A more poignant example, perhaps, is that modern offices have proven to be such hot sexual environments. Aside from the occasional potted plant, the only creatures in offices with which it is possible to experience anything are other humans. With all other organic life absent and with the senses deprived of most possibilities for human experience, the occasional body which passes the desk becomes an especially potent sensual event, the only way out of the condition of suspended experience, and the only way to experience oneself as alive. In fact, the confinement of human beings within artificial environments may be a partial explanation of our new culturewide obsession with and focus on sex.
I have been speaking mainly of cities. This has only been because their effects are most obvious. I don't want to create the impression that suburbs, retirement communities, recreational communities and the like offer any greater access to a wider range of experience.
Those places do have large trees, for example, and more small animals. The sky is more visible, without giant buildings to alter the view. But in most ways, suburban-type environments reveal less of natural processes than cities do. Cities, at least, offer a critical ingredient of the natural world, diversity, albeit a diversity that is confined to only human life forms. It does not nearly approach the complexity of any acre of an ordinary forest.
In suburbs the totality of experience is plotted in advance and then marketed on the basis of the plan. "We will have everything to serve the recreational needs of your family: playgrounds, ball fields, a golf course, tennis courts, bowling alleys and picnic grounds." This, plus a front lawn, a back lawn, two large trees, and an attentive police force makes up the total package. Human beings then live inside that package.
Places formerly as diverse as forest, desert, marsh, plain and mountain have been unified into suburban tracts. The human senses, seeking outward for knowledge and stimulation, find only what has been prearranged by other humans.

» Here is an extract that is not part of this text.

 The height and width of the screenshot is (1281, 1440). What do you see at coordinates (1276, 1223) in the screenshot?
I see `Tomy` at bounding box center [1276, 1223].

In many ways the same can be said of rural environments. Land which once supported hundreds of varieties of plant and animal life has been transformed by agribusinesses. Insect life has been largely eliminated by massive spraying. For hundreds of square miles, the only living things are artichokes or tomatoes laid out in straight rows. The child seeking to know how nature works finds only spray planes, automated threshers, and miles of rows of a single crop.